Though much of the structure has fallen into the Atlantic over the past millennium, it’s thought that local folklore has helped to preserve what remained, Locals believe that Dunbeg and places like it are the home of the dead, who frequently return, particularly at night, So to interfere with the remains is to court disaster, not mention, downright disrespectful,
In front of the stone wall lay four ditches, all of which could be defended. If the attackers reached the wall, they found themselves in a ditch several meters below ground level. Most of the wall is eight to eleven feet thick, though at the entrance it reaches twenty two feet in thickness.

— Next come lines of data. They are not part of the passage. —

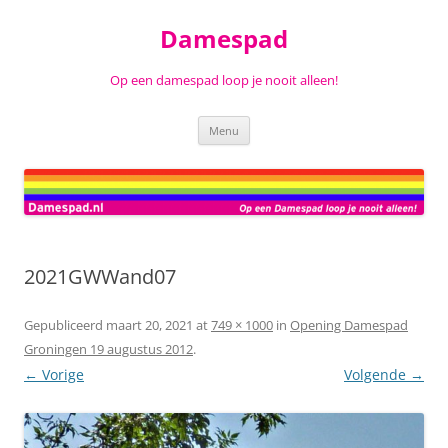
Ga
naar
Damespad
de
inhoud
Op een damespad loop je nooit alleen!
Menu
2021GWWand07
Gepubliceerd
maart 20, 2021
at
749 × 1000
in
Opening Damespad
Groningen 19 augustus 2012
.
← Vorige
Volgende →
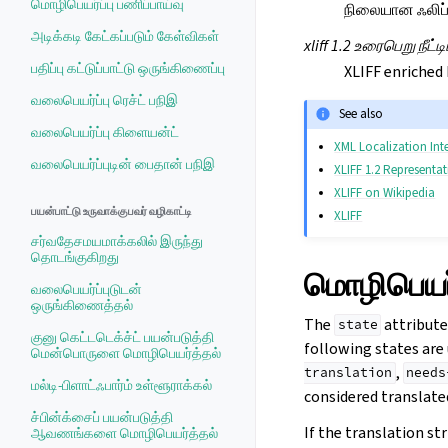
மொழிபெயர்ப்பு பணிப்பாய்வு
நிலையான ஃலிப்ப
அடிக்கடி கேட்கப்படும் கேள்விகள்
xliff 1.2 உரைபெறு நீட்ட
பதிப்பு கட்டுப்பாட்டு ஒருங்கிணைப்பு
XLIFF enriched
வலைபெயர்ப்பு ரெச்ட் பநிஇ
See also
வலைபெயர்ப்பு கிளையன்ட்
XML Localization Int
வலைபெயர்ப்புடின் பைதான் பநிஇ
XLIFF 1.2 Representa
XLIFF on Wikipedia
பயன்பாட்டு உருவாக்குபவர் வழிகாட்டி
XLIFF
சர்வதேசமயமாக்கலில் இருந்து
தொடங்குகிறது
மொழிபெயர்
வலைபெயர்ப்புடுடன்
ஒருங்கிணைத்தல்
The
attribute
state
குனு கெட்டடெக்ச்ட் பயன்படுத்தி
following states are 
மென்பொருளை மொழிபெயர்த்தல்
,
translation
needs
மல்டி-பிளாட்ஃபார்ம் உள்ளூராக்கல்
considered translate
ச்பின்க்சைப் பயன்படுத்தி
If the translation st
ஆவணங்களை மொழிபெயர்த்தல்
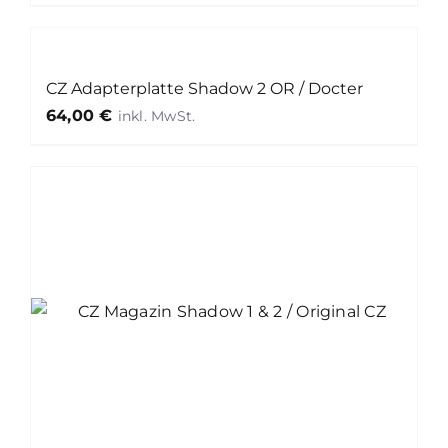
CZ Adapterplatte Shadow 2 OR / Docter
64,00
€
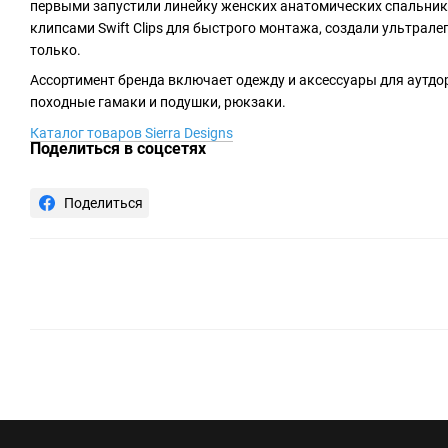
первыми запустили линейку женских анатомических спальник
клипсами Swift Clips для быстрого монтажа, создали ультрале
только.
Ассортимент бренда включает одежду и аксессуары для аутдор
походные гамаки и подушки, рюкзаки.
Каталог товаров Sierra Designs
Поделиться в соцсетях
Поделиться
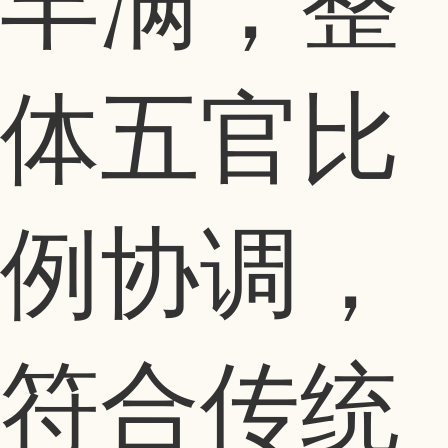
丰满，整
体五官比
例协调，
符合传统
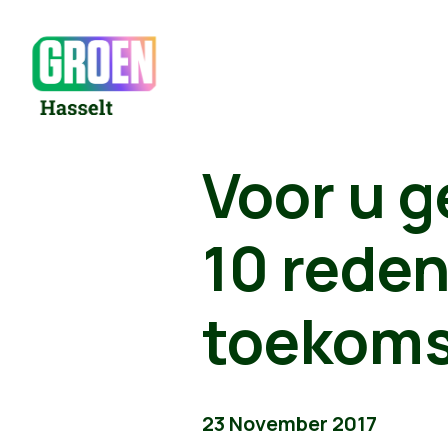
Voor u g
10 rede
toekomst
23 November 2017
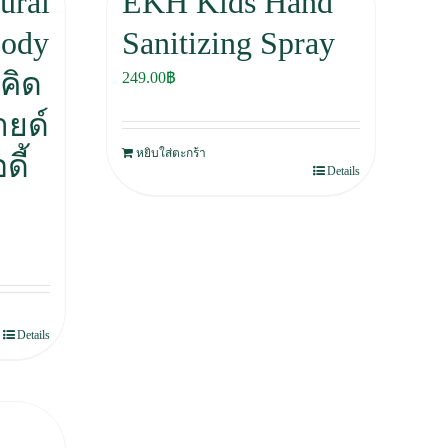
ural
EKH Kids Hand
Body
Sanitizing Spray
คิด
249.00
฿
ายด์
หยิบใส่ตะกร้า
ดี้
Details
Details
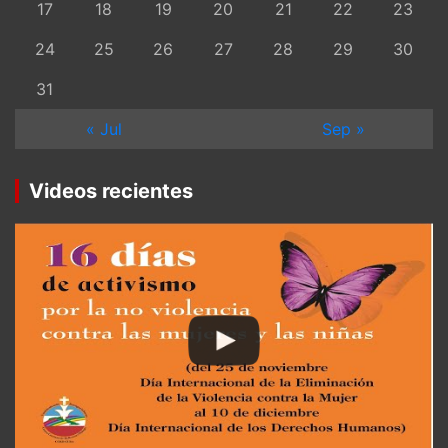
17
18
19
20
21
22
23
24
25
26
27
28
29
30
31
« Jul
Sep »
Videos recientes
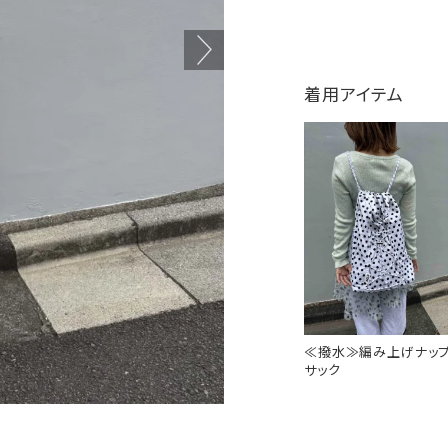
着用アイテム
≪撥水≫編み上げナッ
サック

Within the walls there were several drystone huts or clocháns, for living quarters. Though round on the outside, the interior was square. Sharing the same behave structure as others nearby on the Dingle Peninsula, these differed in that the roofs were open and likely thatched. Refuse from the occupants is basically nonexistent, because they had no need for pits, with the ocean nearby.
Storm Eleanor in 2017 wreaked further havoc on the site, forcing its closure once more, and leaving in doubt whether it can ever be safely reopened. In the latest storm, more of the structure fell into the sea and the stone doorway collapsed.
The danger of a promontory fort of course, is if the attackers breach the inner wall, there’s usually no place to run, with the sea on the three sides of you. The builders of Dunbeg solved this problem with an underground passage which emptied out beyond the outer walls, and was hidden from view.
Dunbeg means “little fort,” believed to be named that as the big fort lay further out on the peninsula, now lost due to a farmer who didn’t believe the folklore.